I think, having watched them through the demonstration, that most of them don’t appreciate sound to the same extent that I do. They’ll come around.

Yesterday, I rode by the mysterious building with the uplifting quotes painted on the wall facing the road. I’d never notice this in my car. I probably wouldn’t be on that road in my car, actually. And I certainly would be going to fast to read them.

On my bike, though … well I go fast enough on my bike that i had to see them three or four times before I could read them all. But I ride my bike on that road from time to time, and I wanted to take these photos. And today’s as good a day as any to share them.

I think there is one or two quotes missing from this mini-collection, but these are the best ones.

The building belongs to an agricultural concern. They sell seed and seed treatments, fertilizer and application services, crop protectants and such. It’s not a local company, but a nationwide business headquartered in Tennessee. I can’t say for certain, but I assume the quotes predate the current company.

Either way, the business has quotes like this on their buildings nationwide, or the local/regional management saw this and thought, This absolutely needs to stay.

Whoever made that call, they were correct.

Main Street should maintain all of the old charm and character a town has to offer, and this little town figured that out long ago. It’s a charming thing.


19
Oct 23

Bringing sound in sight; breaking down stories in commercials

What a beautiful day today! Gloriously warm in the sunshine. Nice and mild in the shade. Everything you want in a day you weren’t expecting.

I don’t think I even looked at the forecast yesterday. Too busy doing other things. After getting set a new driver’s license I had to take the garbage to the inconvenience center, a trip so unremarkable that I spent the rest of the evening, and today, trying to convince myself that I had, in fact, taken a garbage can, a giant bin of recyclables and three big bags of weeds to the drop off spot.

Yes, I did that yesterday. And it was a lovely afternoon, too. That’s two days in a row! I spent the rest of yesterday afternoon, though, doing class prep.

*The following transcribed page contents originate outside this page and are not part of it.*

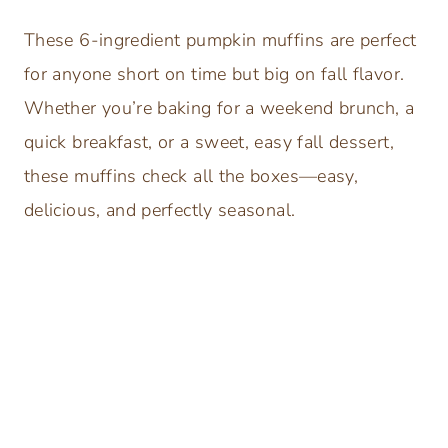
These 6-ingredient pumpkin muffins are perfect
for anyone short on time but big on fall flavor.
Whether you’re baking for a weekend brunch, a
quick breakfast, or a sweet, easy fall dessert,
these muffins check all the boxes—easy,
delicious, and perfectly seasonal.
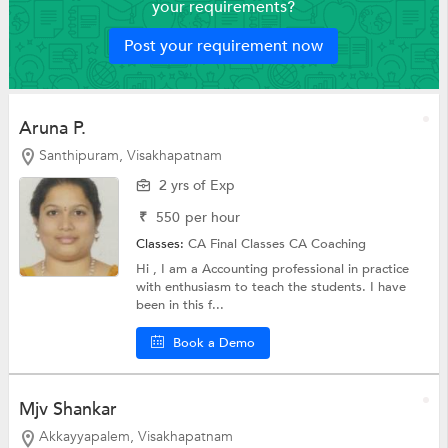
your requirements?
Post your requirement now
Aruna P.
Santhipuram, Visakhapatnam
2 yrs of Exp
₹
550
per hour
Classes:
CA Final Classes
CA Coaching
Hi , I am a Accounting professional in practice
with enthusiasm to teach the students. I have
been in this f...
Book a Demo
Mjv Shankar
Akkayyapalem, Visakhapatnam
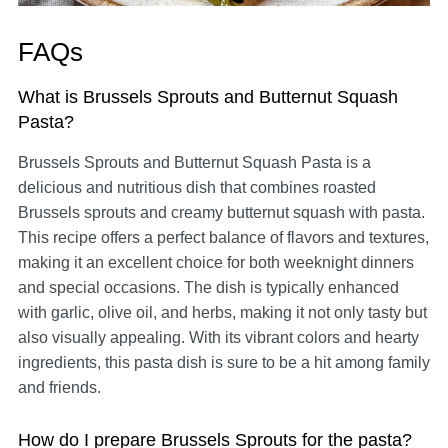
FAQs
What is Brussels Sprouts and Butternut Squash
Pasta?
Brussels Sprouts and Butternut Squash Pasta is a
delicious and nutritious dish that combines roasted
Brussels sprouts and creamy butternut squash with pasta.
This recipe offers a perfect balance of flavors and textures,
making it an excellent choice for both weeknight dinners
and special occasions. The dish is typically enhanced
with garlic, olive oil, and herbs, making it not only tasty but
also visually appealing. With its vibrant colors and hearty
ingredients, this pasta dish is sure to be a hit among family
and friends.
How do I prepare Brussels Sprouts for the pasta?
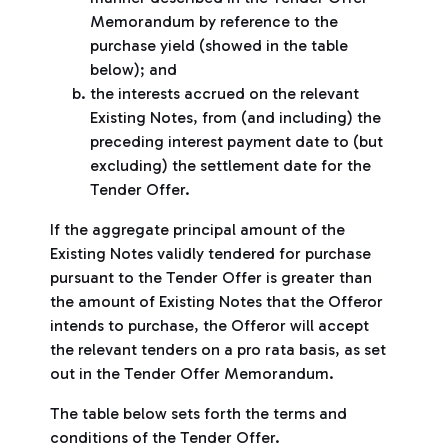
Memorandum by reference to the
purchase yield (showed in the table
below); and
the interests accrued on the relevant
Existing Notes, from (and including) the
preceding interest payment date to (but
excluding) the settlement date for the
Tender Offer.
If the aggregate principal amount of the
Existing Notes validly tendered for purchase
pursuant to the Tender Offer is greater than
the amount of Existing Notes that the Offeror
intends to purchase, the Offeror will accept
the relevant tenders on a pro rata basis, as set
out in the Tender Offer Memorandum.
The table below sets forth the terms and
conditions of the Tender Offer.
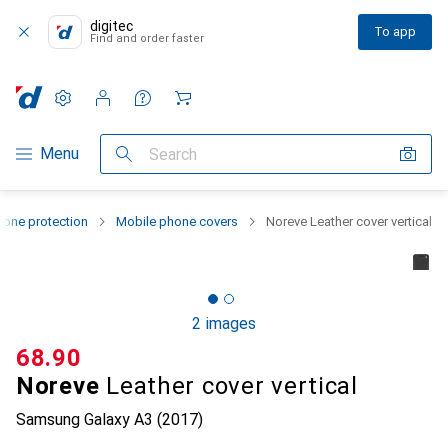
digitec
To app
Find and order faster
Settings
Customer account
Comparison lists
Watch lists
Cart
Category Navigation
Menu
Search
one protection
Mobile phone covers
Noreve Leather cover vertical
2 images
CHF
68.90
Noreve
Leather cover vertical
Samsung Galaxy A3 (2017)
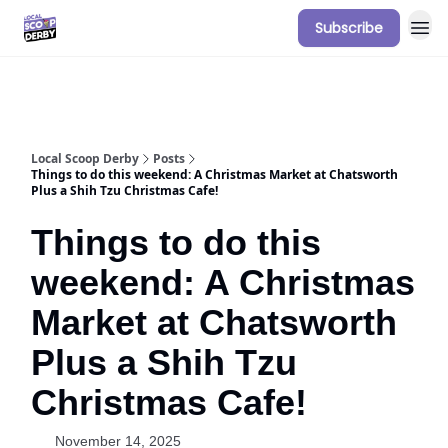
Subscribe
Our Sponsorship Packages & Pricing
Local Scoop Derby
Posts
Things to do this weekend: A Christmas Market at Chatsworth
Plus a Shih Tzu Christmas Cafe!
Things to do this
weekend: A Christmas
Market at Chatsworth
Plus a Shih Tzu
Christmas Cafe!
November 14, 2025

Thursdays I’m on campus all day. Today, all day meant six hours or so. In class we started talking about audio, which was fun for me. Easy prep, and a good two weeks of complexities. Luckily for the students, or unluckily, I happen to know a thing or two about sound.

We’ve also been talking about commercials, since they are working on spots of their own as an assignment. This let me do my Bud spot exercise. I show the class this 2014 Super Bowl ad.

Then I do a 7:52 second breakdown of all of the shots and angles. Made a special, timed, edit and everything. Matching text and shots. The first year I did this the class applauded, which only encouraged me. When I did it for the second class today they took an entirely different approach, making me think I should rethink the spot I use for this exercise.

They found the commercial … lacking. Emotionally exploitive. Without purpose. I asked them why they thought so, and they explained it somewhat, making some good points along the way. It is some of those things. Curious, as this was one of the best received ads of that particular Super Bowl. It made wonder if commercial tastes are changing, and could they change in just a decade. Either way, they’re thinking critically, those students, and that’s a great thing.

Just outside my class there’s a large hydrangea busily giving up the ghost. Even in this vulnerable moment, it has a deep, handsome beauty to it.

Our drive home was at the perfect time of the evening. There seems to be something special about the autumnal sunsets here. Maybe it’s because I haven’t seen a lot of them in the last several years, or at least it seems that way. But, as I showed you yesterday, my home office windows face west, and there’s just one house and trees across the way. It gives me a nice view. If, however, you can catch the sunset out in the open, it’s a spectacular time of year for these lovely views.

Looks like I should turn this one into a painting, or something.

But not tonight. It’s been a full day, and there’s baseball and football on, but no notable commercials.


12
Oct 23

‘Who waits forever anyway?’

I turned off my alarm and went back to sleep this morning and that was not the plan. I figured I’d have one of those little peaceful moments and then get up and, wait a minute, my lovely bride is asking me if I’m going to get up today. Of course I am, it’s only been … 90 minutes since my alarm went off.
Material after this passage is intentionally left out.